Jim Ragsdale of the Pioneer Press editorial board is right. He wrote an insightful Op-Ed essay on Dec 11th saying that American politics have changed since the Kennedy/Nixon election of 1960 and for the worse.
I agree.
What we have lost is our civil religion – a common meeting place for the faithful of all faiths. What scholars call our civil religion was the use of ethical standards and moral responsibility under a sense of guiding providence by leaders such as Washington and Lincoln.
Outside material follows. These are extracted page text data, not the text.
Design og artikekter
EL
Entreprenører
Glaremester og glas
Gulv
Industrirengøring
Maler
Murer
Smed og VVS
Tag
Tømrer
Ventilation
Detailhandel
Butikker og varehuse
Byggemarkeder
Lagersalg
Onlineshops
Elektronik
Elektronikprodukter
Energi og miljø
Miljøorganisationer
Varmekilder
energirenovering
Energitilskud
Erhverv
They stood apart from any sect or cult and grounded the nation’s politics in devoted service to country.
It was to this civil religion – sometimes expressed as a separation of church and state – that John F. Kennedy appealed when he asked Baptist voters to consider his candidacy for the Presidency as one sought by an American and not by a Catholic duty bound to obey the Holy Father in Rome in all things.
We have traded a politics of trust and decency for one of mistrust and indecency.
Why?
I would argue the cause of our decline has been the culture war which arose over the Vietnam War at the hands of the Baby Boomers.
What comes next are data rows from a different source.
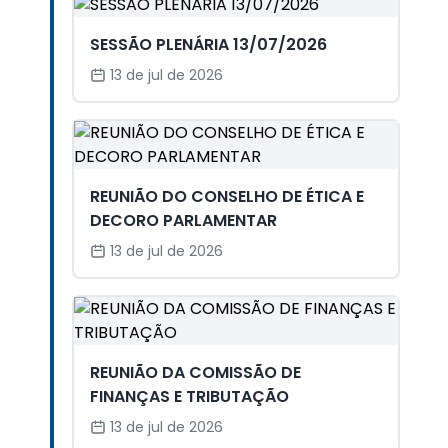
SESSÃO PLENÁRIA 13/07/2026
13 de jul de 2026
REUNIÃO DO CONSELHO DE ÉTICA E
DECORO PARLAMENTAR
13 de jul de 2026
REUNIÃO DA COMISSÃO DE
FINANÇAS E TRIBUTAÇÃO
13 de jul de 2026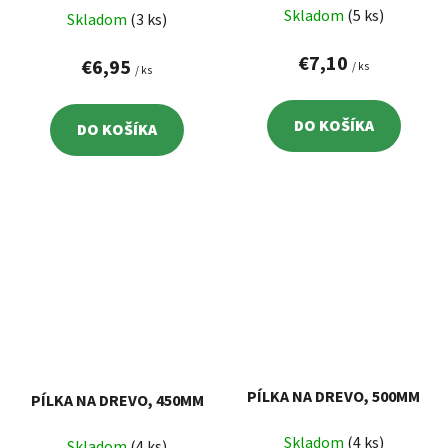
Skladom
(5 ks)
Skladom
(3 ks)
€7,10
€6,95
/ ks
/ ks
DO KOŠÍKA
DO KOŠÍKA
PÍLKA NA DREVO, 500MM
PÍLKA NA DREVO, 450MM
Skladom
(4 ks)
Skladom
(4 ks)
As a cultural theme, Boomer protest over Vietnam asserted that America was neither decent nor trustworthy; that our government lied and that its efforts in Vietnam, Laos and Cambodia to stop Communist atrocities were foully tainted.
When the protest movement proved successful and we abandoned the struggle so that the Communists imposed their rule over those small countries, it seemed to many Americans that the anti-war disparagement of American ideals and traditions had been proven correct by events.
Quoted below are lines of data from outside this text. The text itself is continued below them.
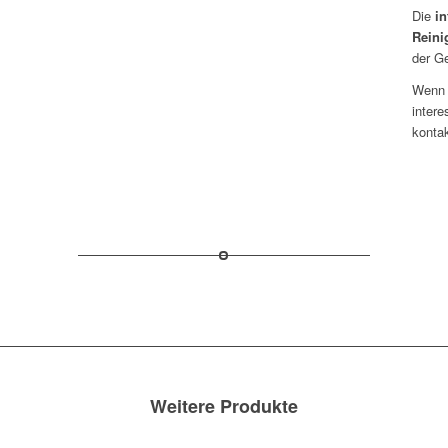
Die
in
Rein
der Ge
Wenn 
intere
kontak
Weitere Produkte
But not everyone could accept that judgment. After the loss of South Vietnam in 1975 and the Bicentennial of 1976, the religious right arose in politics to stop the “liberals” from getting their way.
Sadly, in its crusade to save America from those who were attacking its core legitimacy, the religious right used the values of sectarian religion and not the more open norms of our traditional civil religion to fight back. Jerry Falwell started the Moral Majority and helped carry Ronald Reagan into the White House under the banner that “It is morning again in America.”
Too much of the wrong kind of sex—unwanted pregnancies, then gay-rights—in particular was negatively deified as the cause of a moral rot which, in turn, had turned God away from the country and had brought on its trials and tribulations.
Many Boomers did not take this new cultural dynamic lying down and fought back asserting the values of a deeply secular individualism with accompanying self-indulgence. Our politics turned hard; no quarter was given; moderates were driven out of the major parties.
America was the loser.
And so we began to splinter into hostile warring cultural camps each bent on preventing the other from coming to power and neither willing to compromise for the common good. Nearly half of adult Americans dropped out of politics.
And so we have come to the politics of gridlock – of mutually antagonistic red and blue communities, of ideologically one-sided, gerrymandered congressional districts, the politics of money and the thoughtless sound bites that are dumbing down our people and, perhaps worst of all, the most mediocre political leadership – across the board – in our country’s history.
What is to be done?
That is the subject for another essay.